Liquidation
Liquidation exists to protect the integrity of the platform and ensure that losses from under collateralized positions do not spread systemic risk to other participants.
Liquidation is triggered when the margin balance is insufficient to meet the maintenance margin requirement, based on the mark price. Mark price is used instead of the last traded price to prevent manipulation and ensure fair risk assessment.
Maintenance margin = Notional Value × Maintenance Margin Ratio, based on the current mark price and the trader’s position size tier.
Liquidation Process
For Small Positions (Tier 1 and Below)
- IOC Order at Bankruptcy Price: The entire position is submitted as an Immediate-Or-Cancel (IOC) order at the bankruptcy price.
- If Fully Filled: Liquidation is complete. The position is closed, and remaining collateral (if any) is forfeited.
- If Not Fully Filled: The vault takes over the remaining position and assumes custody of the user’s margin.
- If Vault Capacity Is Reached: When the vault cannot absorb more risk due to position limits, the system triggers Auto-Deleveraging (ADL) to offset risk.
For Large Positions (Tier 2 and Above)
- Step-by-Step Liquidation: The system liquidates the position in tiers, starting from the highest tranche.

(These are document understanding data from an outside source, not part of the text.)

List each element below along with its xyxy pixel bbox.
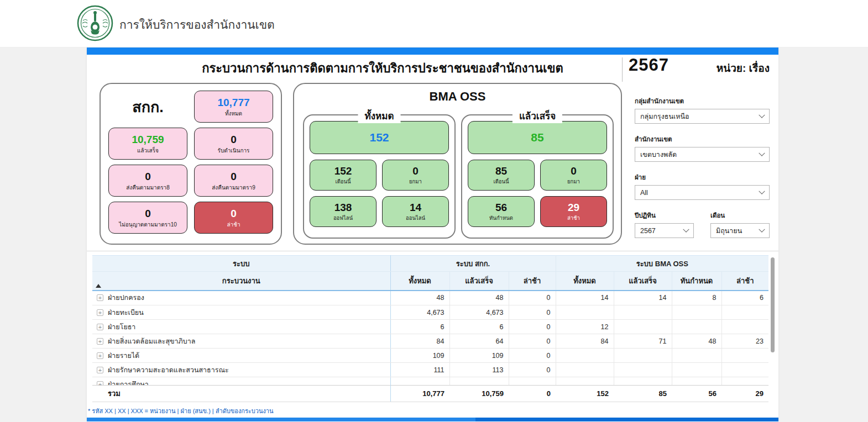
total-cell: 10,777	[390, 385, 449, 402]
stat-value: 14	[410, 202, 421, 214]
cell	[556, 377, 614, 385]
report-title: กระบวนการด้านการติดตามการให้บริการประชาช…	[120, 59, 645, 78]
table-row[interactable]: ฝ่ายสิ่งแวดล้อมและสุขาภิบาล 84 64 0 84 7…	[92, 334, 768, 349]
cell: 8	[672, 291, 721, 305]
expand-plus-icon[interactable]	[97, 381, 103, 385]
cell: 6	[721, 291, 768, 305]
row-label: ฝ่ายโยธา	[108, 321, 135, 333]
division-dropdown[interactable]: All	[635, 185, 770, 200]
bma-seal-logo	[77, 5, 113, 41]
cell: 48	[390, 291, 449, 305]
app-header: การให้บริการของสำนักงานเขต	[0, 0, 868, 48]
table-row[interactable]: ฝ่ายทะเบียน 4,673 4,673 0	[92, 305, 768, 320]
month-label: เดือน	[710, 210, 770, 220]
row-label: ฝ่ายปกครอง	[108, 292, 144, 303]
stat-value: 10,759	[132, 134, 164, 146]
table-row[interactable]: ฝ่ายรักษาความสะอาดและสวนสาธารณะ 111 113 …	[92, 363, 768, 377]
cell	[672, 377, 721, 385]
district-dropdown[interactable]: เขตบางพลัด	[635, 147, 770, 162]
expand-plus-icon[interactable]	[97, 309, 103, 316]
bma-completed-on-time: 56 ทันกำหนด	[468, 196, 535, 227]
total-cell: 10,759	[449, 385, 509, 402]
cell	[721, 320, 768, 334]
sort-ascending-icon[interactable]	[96, 284, 101, 288]
title-divider	[622, 57, 623, 82]
stat-label: ออฟไลน์	[333, 215, 353, 221]
cell: 71	[614, 334, 672, 349]
cell	[556, 349, 614, 363]
table-row[interactable]: ฝ่ายโยธา 6 6 0 12	[92, 320, 768, 334]
stat-label: ไม่อนุญาตตามมาตรา10	[119, 221, 177, 228]
column-header[interactable]: แล้วเสร็จ	[449, 272, 509, 291]
app-title: การให้บริการของสำนักงานเขต	[119, 15, 275, 34]
top-accent-bar	[87, 47, 778, 55]
division-label: ฝ่าย	[635, 172, 770, 182]
report-year: 2567	[629, 55, 669, 75]
stat-value: 85	[531, 131, 543, 144]
row-label: ฝ่ายการศึกษา	[108, 379, 149, 385]
stat-label: เดือนนี้	[335, 179, 351, 185]
column-header[interactable]: ทั้งหมด	[390, 272, 449, 291]
table-scrollbar-thumb[interactable]	[771, 257, 775, 352]
stat-value: 0	[231, 171, 237, 183]
cell: 14	[614, 291, 672, 305]
stat-label: ยกมา	[567, 179, 580, 185]
column-header[interactable]: ล่าช้า	[721, 272, 768, 291]
expand-plus-icon[interactable]	[97, 338, 103, 345]
table-divider	[87, 251, 778, 251]
bma-completed-subpanel: แล้วเสร็จ 85 85 เดือนนี้ 0 ยกมา 56 ทันกำ…	[461, 114, 614, 239]
cell	[449, 377, 509, 385]
stat-label: ล่าช้า	[227, 221, 240, 228]
cell	[672, 349, 721, 363]
column-header[interactable]: ล่าช้า	[509, 272, 556, 291]
stat-value: 0	[231, 134, 237, 146]
expand-plus-icon[interactable]	[97, 324, 103, 330]
stat-value: 29	[568, 202, 579, 214]
report-canvas: กระบวนการด้านการติดตามการให้บริการประชาช…	[87, 48, 778, 422]
row-label: ฝ่ายทะเบียน	[108, 307, 144, 318]
cell	[556, 305, 614, 320]
cell	[672, 305, 721, 320]
column-header[interactable]: ทันกำหนด	[672, 272, 721, 291]
skk-panel: สกก. 10,777 ทั้งหมด 10,759 แล้วเสร็จ 0 ร…	[100, 83, 282, 245]
expand-plus-icon[interactable]	[97, 352, 103, 359]
process-header-label: กระบวนงาน	[222, 277, 260, 285]
total-cell: 0	[509, 385, 556, 402]
stat-label: ทั้งหมด	[225, 110, 242, 117]
month-value: มิถุนายน	[716, 225, 742, 236]
cell: 109	[390, 349, 449, 363]
total-cell: 56	[672, 385, 721, 402]
column-header[interactable]: ทั้งหมด	[556, 272, 614, 291]
cell	[556, 363, 614, 377]
footnote: * รหัส XX | XX | XXX = หน่วยงาน | ฝ่าย (…	[88, 406, 274, 416]
cell: 6	[390, 320, 449, 334]
table-row[interactable]: ฝ่ายรายได้ 109 109 0	[92, 349, 768, 363]
expand-plus-icon[interactable]	[97, 367, 103, 373]
cell: 84	[556, 334, 614, 349]
district-group-dropdown[interactable]: กลุ่มกรุงธนเหนือ	[635, 109, 770, 124]
stat-value: 0	[231, 208, 237, 220]
year-value: 2567	[640, 227, 656, 235]
bma-total-subpanel-title: ทั้งหมด	[358, 108, 401, 123]
column-header[interactable]: แล้วเสร็จ	[614, 272, 672, 291]
cell: 0	[509, 349, 556, 363]
month-dropdown[interactable]: มิถุนายน	[710, 223, 770, 238]
bottom-accent-bar-left	[87, 418, 475, 421]
stat-label: แล้วเสร็จ	[137, 147, 159, 154]
cell: 84	[390, 334, 449, 349]
cell: 0	[509, 320, 556, 334]
table-row[interactable]: ฝ่ายการศึกษา	[92, 377, 768, 385]
cell	[614, 363, 672, 377]
stat-value: 0	[145, 208, 151, 220]
stat-value: 85	[495, 165, 507, 177]
skk-card-completed: 10,759 แล้วเสร็จ	[108, 128, 187, 160]
stat-value: 56	[495, 202, 507, 214]
cell	[509, 377, 556, 385]
cell: 0	[509, 291, 556, 305]
cell	[614, 305, 672, 320]
year-dropdown[interactable]: 2567	[635, 223, 694, 238]
table-row[interactable]: ฝ่ายปกครอง 48 48 0 14 14 8 6	[92, 291, 768, 305]
cell: 6	[449, 320, 509, 334]
expand-plus-icon[interactable]	[97, 294, 103, 301]
column-header-process[interactable]: กระบวนงาน	[92, 272, 390, 291]
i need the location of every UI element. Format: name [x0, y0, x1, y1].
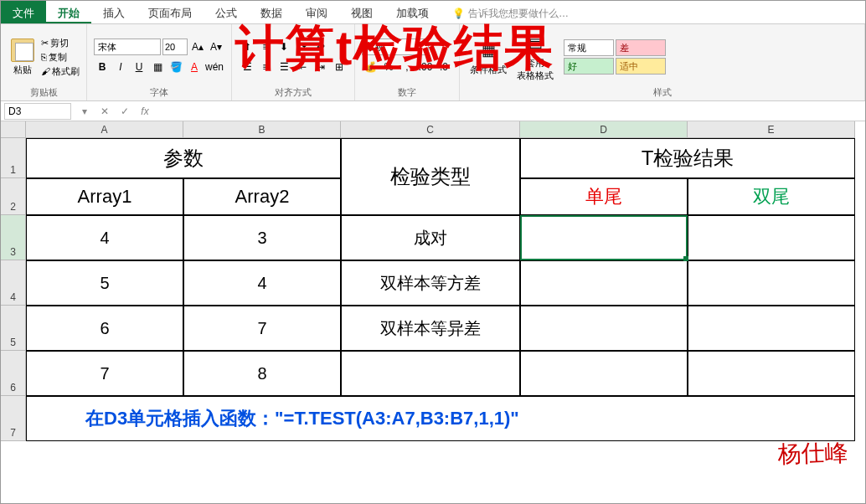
italic-button[interactable]: I: [112, 59, 129, 75]
style-bad[interactable]: 差: [616, 39, 666, 56]
cell-b3[interactable]: 3: [183, 215, 341, 260]
cell-b4[interactable]: 4: [183, 260, 341, 306]
conditional-format-button[interactable]: ▦ 条件格式: [467, 35, 510, 80]
cell-a1b1[interactable]: 参数: [26, 138, 341, 178]
group-alignment: ⬆ ≡ ⬇ ⟳ ↩ ☰ ≡ ☰ ⇤ ⇥ ⊞ 对齐方式: [232, 24, 355, 100]
tab-insert[interactable]: 插入: [91, 1, 137, 23]
formula-input[interactable]: [155, 103, 865, 120]
cell-a6[interactable]: 7: [26, 351, 183, 396]
merge-button[interactable]: ⊞: [331, 59, 348, 75]
table-format-icon: ▤: [523, 32, 547, 55]
cell-c3[interactable]: 成对: [341, 215, 520, 260]
cell-e2[interactable]: 双尾: [688, 178, 855, 215]
tab-home[interactable]: 开始: [46, 1, 91, 23]
increase-indent-button[interactable]: ⇥: [312, 59, 329, 75]
align-center-button[interactable]: ≡: [257, 59, 274, 75]
tab-file[interactable]: 文件: [1, 1, 46, 23]
cell-d1e1[interactable]: T检验结果: [520, 138, 855, 178]
cell-b2[interactable]: Array2: [183, 178, 341, 215]
cell-e4[interactable]: [688, 260, 855, 306]
cell-e3[interactable]: [688, 215, 855, 260]
percent-button[interactable]: %: [380, 59, 397, 75]
row-header-1[interactable]: 1: [1, 138, 26, 178]
cut-button[interactable]: ✂剪切: [41, 37, 80, 49]
font-name-select[interactable]: [94, 39, 161, 55]
copy-button[interactable]: ⎘复制: [41, 51, 80, 64]
number-format-select[interactable]: [362, 39, 429, 55]
cell-b5[interactable]: 7: [183, 306, 341, 351]
cell-d5[interactable]: [520, 306, 688, 351]
border-button[interactable]: ▦: [149, 59, 166, 75]
row-header-3[interactable]: 3: [1, 215, 26, 260]
orientation-button[interactable]: ⟳: [294, 39, 311, 55]
cell-e6[interactable]: [688, 351, 855, 396]
increase-font-button[interactable]: A▴: [189, 39, 206, 55]
tab-layout[interactable]: 页面布局: [137, 1, 204, 23]
cell-d6[interactable]: [520, 351, 688, 396]
row-header-7[interactable]: 7: [1, 396, 26, 441]
painter-button[interactable]: 🖌格式刷: [41, 65, 80, 78]
font-color-button[interactable]: A: [186, 59, 203, 75]
style-neutral[interactable]: 适中: [616, 58, 666, 75]
row-header-6[interactable]: 6: [1, 351, 26, 396]
tab-view[interactable]: 视图: [339, 1, 384, 23]
confirm-icon[interactable]: ✓: [115, 103, 135, 120]
dropdown-icon[interactable]: ▾: [75, 103, 95, 120]
align-right-button[interactable]: ☰: [276, 59, 292, 75]
comma-button[interactable]: ,: [399, 59, 415, 75]
decrease-decimal-button[interactable]: .0: [436, 59, 452, 75]
align-middle-button[interactable]: ≡: [257, 39, 274, 55]
style-normal[interactable]: 常规: [564, 39, 614, 56]
cell-b6[interactable]: 8: [183, 351, 341, 396]
bold-button[interactable]: B: [94, 59, 111, 75]
cell-d4[interactable]: [520, 260, 688, 306]
row-header-5[interactable]: 5: [1, 306, 26, 351]
wrap-text-button[interactable]: ↩: [312, 39, 329, 55]
cell-grid[interactable]: 参数 检验类型 T检验结果 Array1 Array2 单尾 双尾 4 3 成对: [26, 138, 855, 441]
decrease-indent-button[interactable]: ⇤: [294, 59, 311, 75]
phonetic-button[interactable]: wén: [204, 59, 224, 75]
decrease-font-button[interactable]: A▾: [208, 39, 224, 55]
cell-a2[interactable]: Array1: [26, 178, 183, 215]
cell-e5[interactable]: [688, 306, 855, 351]
align-left-button[interactable]: ☰: [239, 59, 255, 75]
tab-review[interactable]: 审阅: [294, 1, 339, 23]
tab-data[interactable]: 数据: [249, 1, 294, 23]
cell-c6[interactable]: [341, 351, 520, 396]
font-size-select[interactable]: [162, 39, 188, 55]
format-table-button[interactable]: ▤ 套用 表格格式: [513, 28, 557, 85]
tell-me[interactable]: 💡告诉我您想要做什么…: [441, 1, 584, 23]
name-box[interactable]: [4, 103, 71, 120]
fill-color-button[interactable]: 🪣: [168, 59, 184, 75]
cell-a4[interactable]: 5: [26, 260, 183, 306]
fx-icon[interactable]: fx: [135, 103, 155, 120]
cell-a3[interactable]: 4: [26, 215, 183, 260]
cell-a5[interactable]: 6: [26, 306, 183, 351]
col-header-b[interactable]: B: [183, 121, 341, 138]
cancel-icon[interactable]: ✕: [95, 103, 115, 120]
currency-button[interactable]: 💰: [362, 59, 379, 75]
tab-formulas[interactable]: 公式: [204, 1, 249, 23]
col-header-a[interactable]: A: [26, 121, 183, 138]
underline-button[interactable]: U: [131, 59, 147, 75]
cell-d2[interactable]: 单尾: [520, 178, 688, 215]
paste-button[interactable]: 粘贴: [8, 37, 38, 78]
col-header-d[interactable]: D: [520, 121, 688, 138]
formula-bar: ▾ ✕ ✓ fx: [1, 101, 865, 121]
col-header-c[interactable]: C: [341, 121, 520, 138]
align-bottom-button[interactable]: ⬇: [276, 39, 292, 55]
cell-c5[interactable]: 双样本等异差: [341, 306, 520, 351]
cell-a7e7[interactable]: 在D3单元格插入函数："=T.TEST(A3:A7,B3:B7,1,1)": [26, 396, 855, 441]
style-good[interactable]: 好: [564, 58, 614, 75]
increase-decimal-button[interactable]: .00: [417, 59, 434, 75]
row-header-4[interactable]: 4: [1, 260, 26, 306]
cell-c4[interactable]: 双样本等方差: [341, 260, 520, 306]
cell-d3[interactable]: [520, 215, 688, 260]
tab-addins[interactable]: 加载项: [384, 1, 441, 23]
cell-c1c2[interactable]: 检验类型: [341, 138, 520, 215]
align-top-button[interactable]: ⬆: [239, 39, 255, 55]
row-header-2[interactable]: 2: [1, 178, 26, 215]
col-header-e[interactable]: E: [688, 121, 855, 138]
selection-outline: [520, 215, 688, 260]
select-all-corner[interactable]: [1, 121, 26, 138]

- Partial IOC Orders: After each partial IOC order, the system checks whether the remaining margin meets the maintenance requirement.
- If Margin Recovers: The liquidation stops immediately.
- If Not: The system proceeds to the next tranche until the full position is closed or margin is restored.
Smaller positions are likely to be fully liquidated with total loss of margin, while larger positions may incur significant capital loss even during partial liquidation. We strongly recommend that users proactively monitor their positions and apply sound risk management practices to avoid liquidation scenarios.